__What to produce__: Down to the final line, write out the material beneath exactly, without pictures.

__Data provided__:
══════
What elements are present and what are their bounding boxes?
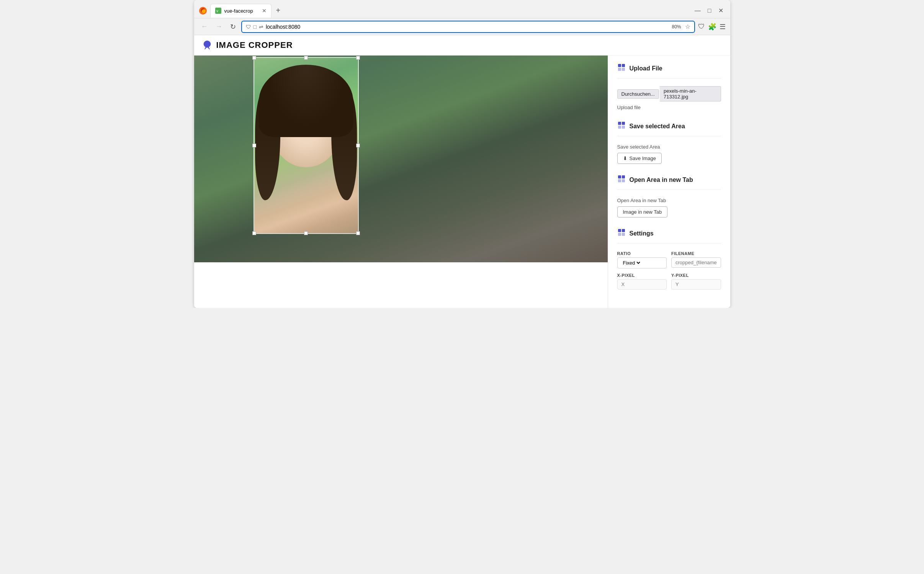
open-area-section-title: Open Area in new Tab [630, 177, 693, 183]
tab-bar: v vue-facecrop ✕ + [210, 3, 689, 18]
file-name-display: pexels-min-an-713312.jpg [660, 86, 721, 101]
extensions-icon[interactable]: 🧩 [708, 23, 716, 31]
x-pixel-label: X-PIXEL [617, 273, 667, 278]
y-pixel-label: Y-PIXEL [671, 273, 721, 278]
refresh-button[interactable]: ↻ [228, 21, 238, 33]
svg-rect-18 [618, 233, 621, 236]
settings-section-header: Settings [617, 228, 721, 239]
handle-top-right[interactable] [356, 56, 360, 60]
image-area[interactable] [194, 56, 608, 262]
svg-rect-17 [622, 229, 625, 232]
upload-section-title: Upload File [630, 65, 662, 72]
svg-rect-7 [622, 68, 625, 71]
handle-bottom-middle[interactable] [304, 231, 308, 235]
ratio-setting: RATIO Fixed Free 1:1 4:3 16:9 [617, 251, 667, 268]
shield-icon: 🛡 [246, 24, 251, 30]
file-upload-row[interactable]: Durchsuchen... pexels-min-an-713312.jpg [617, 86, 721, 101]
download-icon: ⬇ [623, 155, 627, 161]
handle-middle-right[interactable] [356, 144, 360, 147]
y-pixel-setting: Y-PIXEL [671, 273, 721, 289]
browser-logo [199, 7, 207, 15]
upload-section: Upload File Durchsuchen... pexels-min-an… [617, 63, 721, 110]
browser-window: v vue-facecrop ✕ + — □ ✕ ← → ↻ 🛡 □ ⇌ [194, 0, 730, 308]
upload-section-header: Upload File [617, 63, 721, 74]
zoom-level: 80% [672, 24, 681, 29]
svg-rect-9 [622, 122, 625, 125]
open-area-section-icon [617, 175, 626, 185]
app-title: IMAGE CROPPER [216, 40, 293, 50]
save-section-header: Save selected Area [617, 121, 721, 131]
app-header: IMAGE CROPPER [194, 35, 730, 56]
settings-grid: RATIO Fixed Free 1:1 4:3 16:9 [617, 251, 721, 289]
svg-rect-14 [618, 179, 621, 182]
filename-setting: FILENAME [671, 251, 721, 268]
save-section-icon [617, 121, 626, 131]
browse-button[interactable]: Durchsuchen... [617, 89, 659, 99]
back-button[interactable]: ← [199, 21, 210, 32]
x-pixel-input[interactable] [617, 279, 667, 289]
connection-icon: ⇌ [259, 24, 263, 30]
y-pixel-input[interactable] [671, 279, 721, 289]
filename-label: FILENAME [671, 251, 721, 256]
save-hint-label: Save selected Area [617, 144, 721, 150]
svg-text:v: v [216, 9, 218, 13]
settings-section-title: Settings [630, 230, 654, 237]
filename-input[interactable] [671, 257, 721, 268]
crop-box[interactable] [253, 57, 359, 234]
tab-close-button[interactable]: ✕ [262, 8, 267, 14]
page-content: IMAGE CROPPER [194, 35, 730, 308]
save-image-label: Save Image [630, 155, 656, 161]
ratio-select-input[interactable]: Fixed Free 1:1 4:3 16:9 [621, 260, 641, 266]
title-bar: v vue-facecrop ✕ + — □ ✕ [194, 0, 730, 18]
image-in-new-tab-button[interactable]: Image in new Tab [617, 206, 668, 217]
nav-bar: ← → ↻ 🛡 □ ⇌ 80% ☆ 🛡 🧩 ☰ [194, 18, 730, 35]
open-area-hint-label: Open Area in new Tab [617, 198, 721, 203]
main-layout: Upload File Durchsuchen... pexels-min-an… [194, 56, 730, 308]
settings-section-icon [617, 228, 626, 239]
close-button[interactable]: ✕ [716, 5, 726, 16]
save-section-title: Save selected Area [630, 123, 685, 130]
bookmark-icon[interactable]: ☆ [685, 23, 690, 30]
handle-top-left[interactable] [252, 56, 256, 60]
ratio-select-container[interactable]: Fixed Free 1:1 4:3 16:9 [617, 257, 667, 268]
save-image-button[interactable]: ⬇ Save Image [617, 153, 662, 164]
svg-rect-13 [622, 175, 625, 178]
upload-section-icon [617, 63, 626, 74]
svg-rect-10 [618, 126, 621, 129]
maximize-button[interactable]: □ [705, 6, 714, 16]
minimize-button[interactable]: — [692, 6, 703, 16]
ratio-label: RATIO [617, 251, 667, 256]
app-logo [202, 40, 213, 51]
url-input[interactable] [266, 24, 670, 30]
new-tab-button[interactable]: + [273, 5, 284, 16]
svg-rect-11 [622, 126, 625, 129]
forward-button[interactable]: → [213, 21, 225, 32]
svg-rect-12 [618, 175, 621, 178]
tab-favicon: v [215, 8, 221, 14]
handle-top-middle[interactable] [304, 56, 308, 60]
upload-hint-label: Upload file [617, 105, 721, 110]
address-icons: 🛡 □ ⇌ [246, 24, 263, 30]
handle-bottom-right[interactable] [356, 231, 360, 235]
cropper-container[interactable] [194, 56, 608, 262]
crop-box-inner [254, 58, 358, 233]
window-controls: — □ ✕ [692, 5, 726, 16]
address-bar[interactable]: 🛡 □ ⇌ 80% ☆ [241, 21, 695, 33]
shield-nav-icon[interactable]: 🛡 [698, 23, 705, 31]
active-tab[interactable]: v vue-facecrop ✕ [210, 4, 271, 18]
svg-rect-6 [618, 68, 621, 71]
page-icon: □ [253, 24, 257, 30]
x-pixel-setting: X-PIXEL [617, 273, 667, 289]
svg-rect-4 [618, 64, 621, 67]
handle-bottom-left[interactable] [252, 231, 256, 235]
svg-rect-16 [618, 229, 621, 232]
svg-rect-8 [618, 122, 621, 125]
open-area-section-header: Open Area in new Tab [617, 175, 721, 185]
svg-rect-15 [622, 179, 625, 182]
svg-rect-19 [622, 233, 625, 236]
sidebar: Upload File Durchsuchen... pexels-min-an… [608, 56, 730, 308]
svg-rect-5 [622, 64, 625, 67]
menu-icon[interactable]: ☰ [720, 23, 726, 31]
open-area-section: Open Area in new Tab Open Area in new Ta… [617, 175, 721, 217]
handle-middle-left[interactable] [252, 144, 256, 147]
══════
__Worked solution__:
What elements are present and what are their bounding boxes?
open-area-section-title: Open Area in new Tab [630, 177, 693, 183]
tab-bar: v vue-facecrop ✕ + [210, 3, 689, 18]
file-name-display: pexels-min-an-713312.jpg [660, 86, 721, 101]
extensions-icon[interactable]: 🧩 [708, 23, 716, 31]
x-pixel-label: X-PIXEL [617, 273, 667, 278]
y-pixel-label: Y-PIXEL [671, 273, 721, 278]
refresh-button[interactable]: ↻ [228, 21, 238, 33]
svg-rect-18 [618, 233, 621, 236]
settings-section-header: Settings [617, 228, 721, 239]
handle-top-right[interactable] [356, 56, 360, 60]
image-area[interactable] [194, 56, 608, 262]
svg-rect-17 [622, 229, 625, 232]
upload-section-title: Upload File [630, 65, 662, 72]
svg-rect-7 [622, 68, 625, 71]
handle-bottom-middle[interactable] [304, 231, 308, 235]
ratio-setting: RATIO Fixed Free 1:1 4:3 16:9 [617, 251, 667, 268]
shield-icon: 🛡 [246, 24, 251, 30]
file-upload-row[interactable]: Durchsuchen... pexels-min-an-713312.jpg [617, 86, 721, 101]
download-icon: ⬇ [623, 155, 627, 161]
handle-middle-right[interactable] [356, 144, 360, 147]
y-pixel-setting: Y-PIXEL [671, 273, 721, 289]
browser-logo [199, 7, 207, 15]
upload-section: Upload File Durchsuchen... pexels-min-an… [617, 63, 721, 110]
browser-window: v vue-facecrop ✕ + — □ ✕ ← → ↻ 🛡 □ ⇌ [194, 0, 730, 308]
upload-section-header: Upload File [617, 63, 721, 74]
zoom-level: 80% [672, 24, 681, 29]
svg-rect-9 [622, 122, 625, 125]
open-area-section-icon [617, 175, 626, 185]
app-title: IMAGE CROPPER [216, 40, 293, 50]
save-section-header: Save selected Area [617, 121, 721, 131]
app-header: IMAGE CROPPER [194, 35, 730, 56]
settings-grid: RATIO Fixed Free 1:1 4:3 16:9 [617, 251, 721, 289]
svg-rect-14 [618, 179, 621, 182]
filename-setting: FILENAME [671, 251, 721, 268]
save-section-icon [617, 121, 626, 131]
browse-button[interactable]: Durchsuchen... [617, 89, 659, 99]
back-button[interactable]: ← [199, 21, 210, 32]
x-pixel-input[interactable] [617, 279, 667, 289]
connection-icon: ⇌ [259, 24, 263, 30]
y-pixel-input[interactable] [671, 279, 721, 289]
filename-label: FILENAME [671, 251, 721, 256]
save-hint-label: Save selected Area [617, 144, 721, 150]
svg-text:v: v [216, 9, 218, 13]
settings-section-title: Settings [630, 230, 654, 237]
filename-input[interactable] [671, 257, 721, 268]
crop-box[interactable] [253, 57, 359, 234]
tab-close-button[interactable]: ✕ [262, 8, 267, 14]
page-content: IMAGE CROPPER [194, 35, 730, 308]
save-image-label: Save Image [630, 155, 656, 161]
ratio-select-input[interactable]: Fixed Free 1:1 4:3 16:9 [621, 260, 641, 266]
title-bar: v vue-facecrop ✕ + — □ ✕ [194, 0, 730, 18]
image-in-new-tab-button[interactable]: Image in new Tab [617, 206, 668, 217]
nav-bar: ← → ↻ 🛡 □ ⇌ 80% ☆ 🛡 🧩 ☰ [194, 18, 730, 35]
open-area-hint-label: Open Area in new Tab [617, 198, 721, 203]
main-layout: Upload File Durchsuchen... pexels-min-an… [194, 56, 730, 308]
settings-section-icon [617, 228, 626, 239]
close-button[interactable]: ✕ [716, 5, 726, 16]
save-section-title: Save selected Area [630, 123, 685, 130]
bookmark-icon[interactable]: ☆ [685, 23, 690, 30]
handle-top-left[interactable] [252, 56, 256, 60]
ratio-select-container[interactable]: Fixed Free 1:1 4:3 16:9 [617, 257, 667, 268]
save-image-button[interactable]: ⬇ Save Image [617, 153, 662, 164]
svg-rect-13 [622, 175, 625, 178]
upload-section-icon [617, 63, 626, 74]
svg-rect-10 [618, 126, 621, 129]
maximize-button[interactable]: □ [705, 6, 714, 16]
minimize-button[interactable]: — [692, 6, 703, 16]
ratio-label: RATIO [617, 251, 667, 256]
app-logo [202, 40, 213, 51]
url-input[interactable] [266, 24, 670, 30]
new-tab-button[interactable]: + [273, 5, 284, 16]
svg-rect-11 [622, 126, 625, 129]
forward-button[interactable]: → [213, 21, 225, 32]
svg-rect-12 [618, 175, 621, 178]
tab-favicon: v [215, 8, 221, 14]
handle-top-middle[interactable] [304, 56, 308, 60]
upload-hint-label: Upload file [617, 105, 721, 110]
address-icons: 🛡 □ ⇌ [246, 24, 263, 30]
handle-bottom-right[interactable] [356, 231, 360, 235]
cropper-container[interactable] [194, 56, 608, 262]
crop-box-inner [254, 58, 358, 233]
window-controls: — □ ✕ [692, 5, 726, 16]
address-bar[interactable]: 🛡 □ ⇌ 80% ☆ [241, 21, 695, 33]
shield-nav-icon[interactable]: 🛡 [698, 23, 705, 31]
active-tab[interactable]: v vue-facecrop ✕ [210, 4, 271, 18]
svg-rect-6 [618, 68, 621, 71]
page-icon: □ [253, 24, 257, 30]
x-pixel-setting: X-PIXEL [617, 273, 667, 289]
svg-rect-4 [618, 64, 621, 67]
handle-bottom-left[interactable] [252, 231, 256, 235]
svg-rect-16 [618, 229, 621, 232]
svg-rect-8 [618, 122, 621, 125]
open-area-section-header: Open Area in new Tab [617, 175, 721, 185]
svg-rect-15 [622, 179, 625, 182]
svg-rect-19 [622, 233, 625, 236]
sidebar: Upload File Durchsuchen... pexels-min-an… [608, 56, 730, 308]
svg-rect-5 [622, 64, 625, 67]
menu-icon[interactable]: ☰ [720, 23, 726, 31]
open-area-section: Open Area in new Tab Open Area in new Ta… [617, 175, 721, 217]
handle-middle-left[interactable] [252, 144, 256, 147]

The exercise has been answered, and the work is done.